Misalnya ketika Ki Amien Rais menciptakan dikotomi Partai Allah (hizbullah) dan Partai Setan (hizbusyaiton). Lalu yang paling epic adalah ketika Ki Amien Rais mengaku bisa tahu doa malaikat yang mendoakan Jokowi kalah. Hitam dan putih. Baik dan buruk. Devide et impera. People power? Wah, itu emas.
Argumen menggunakan agama terdengar begitu “suci” dan levelnya tinggi. Ini bahaya. Mari bawa turun argumen soal agama ini ke level perdebatan soal bubur diaduk/tidak. Lalu tertawakan bersama-sama.
Betul, narasi yang diciptakan Ki Amien Rais itu nggak berbeda dengan ancaman dari kaum bubur diaduk atau perselisihan Indomie dan Mie Sedap. Bubur itu ya diaduk, sementara bani bubur tidak diaduk berargumen kalau bubur diaduk itu kayak muntahan kucing. Jangan diterjemahkan terlalu ndakik-ndakik, turunkan ke level yang bisa kita tertawakan. Seperti lelucon di sore hari selepas bekerja, menatap senja sambil menyeruput teh hangat.

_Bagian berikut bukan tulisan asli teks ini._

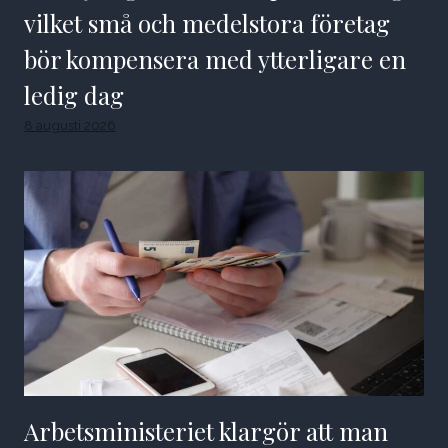
vilket små och medelstora företag
bör kompensera med ytterligare en
ledig dag
8 augusti 2026
Arbetsministeriet klargör att man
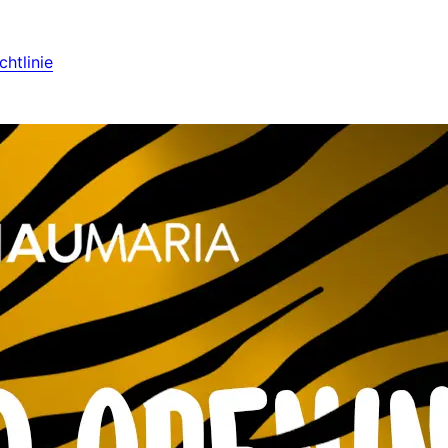
htlinie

Arif Poyuono? Saya kok yakin betul kalau Comrade Arif Poyuono ini nggak punya maksud jelek. Comrade Arif Poyuono mengajak pendukung Prabowo untuk boikot pajak karena pemerintahan yang berasal dari pemilu curang itu tidak sah. Beliau menyebut yang nggak mau boikot pajak sebagai setan kurap.

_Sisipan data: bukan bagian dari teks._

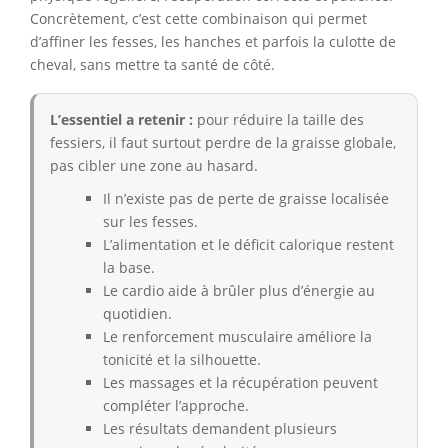
Concrètement, c’est cette combinaison qui permet
d’affiner les fesses, les hanches et parfois la culotte de
cheval, sans mettre ta santé de côté.
L’essentiel a retenir :
pour réduire la taille des
fessiers, il faut surtout perdre de la graisse globale,
pas cibler une zone au hasard.
Il n’existe pas de perte de graisse localisée
sur les fesses.
L’alimentation et le déficit calorique restent
la base.
Le cardio aide à brûler plus d’énergie au
quotidien.
Le renforcement musculaire améliore la
tonicité et la silhouette.
Les massages et la récupération peuvent
compléter l’approche.
Les résultats demandent plusieurs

Ini bukan maksud jelek menurut saya. Comrade Arif Poyuono hanya sedang berusaha mengejar ketertinggalan dari panutannya: Ki Amien Rais. Comrade Arif ini bisa jadi seorang prototipe Ki Amien Rais yang tentunya, di usia 70an, butuh penerus yang satu kelas. Tidak banyak politisi yang bisa bikin narasi ketakutan, tapi jenaka, sekaligus nyelekit.
Melucu itu susah, apalagi sampai bisa bikin narasi yang jenaka sekaligus mengkritik. Ya satir, atau sarkas, bahkan sinis. Butuh lingkar otak yang luas untuk melakukannya. Pada titik tertentu, Ki Amien Rais dan Comrade Arif Poyuono ini adalah penulis esai Mojok yang punya prospek. Kalau Ki Amien Rais dan Comrade Arif Poyuono memikirkan karier lain selain politik, silakan tulis esai, kirim ke alamat surel kami. Pasti selalu viral.

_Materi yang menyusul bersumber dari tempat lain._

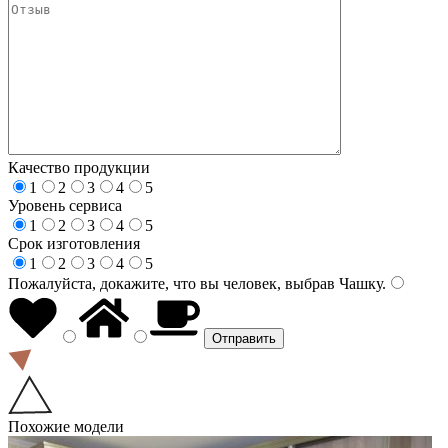
Качество продукции
1
2
3
4
5
Уровень сервиса
1
2
3
4
5
Срок изготовления
1
2
3
4
5
Пожалуйста, докажите, что вы человек, выбрав
Чашку
.
Похожие модели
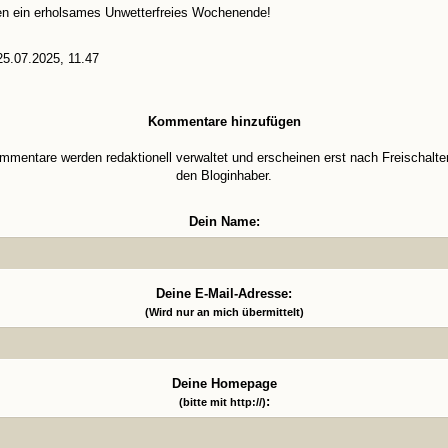
en ein erholsames Unwetterfreies Wochenende!
5.07.2025, 11.47
Kommentare hinzufügen
mmentare werden redaktionell verwaltet und erscheinen erst nach Freischalte
den Bloginhaber.
Dein Name:
Deine E-Mail-Adresse:
(Wird nur an mich übermittelt)
Deine Homepage
:
(bitte mit http://)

Maksud saya itu begini. Masyarakat dijejali oleh konten-konten yang mengancam, tidak sehat, dari politikus. Pada titik tertentu, konten itu sangat merusak, membenturkan warga. Jika tidak kita redam sendiri, risikonya di akar rumput sangat tinggi. Apalagi, kalau sudah jatuh cinta, bukankah mata dan hati menjadi buta?
Taklid buta itu berbahaya. Oleh sebab itu, saya sih mau mengajak pembaca Mojok untuk ramai-ramai bikin narasi. Narasi untuk mengingatkan sesama bahwa konten mengancam dari politikus itu sebaiknya diturunkan levelnya jadi semacam lelucon dan kita tertawakan bersama. Apalagi yang sudah pakai hoaks agama.
Mengharapkan politikus tidak bikin konten ketakutan itu seperti berharap kentut tak bersuara tidak akan bau.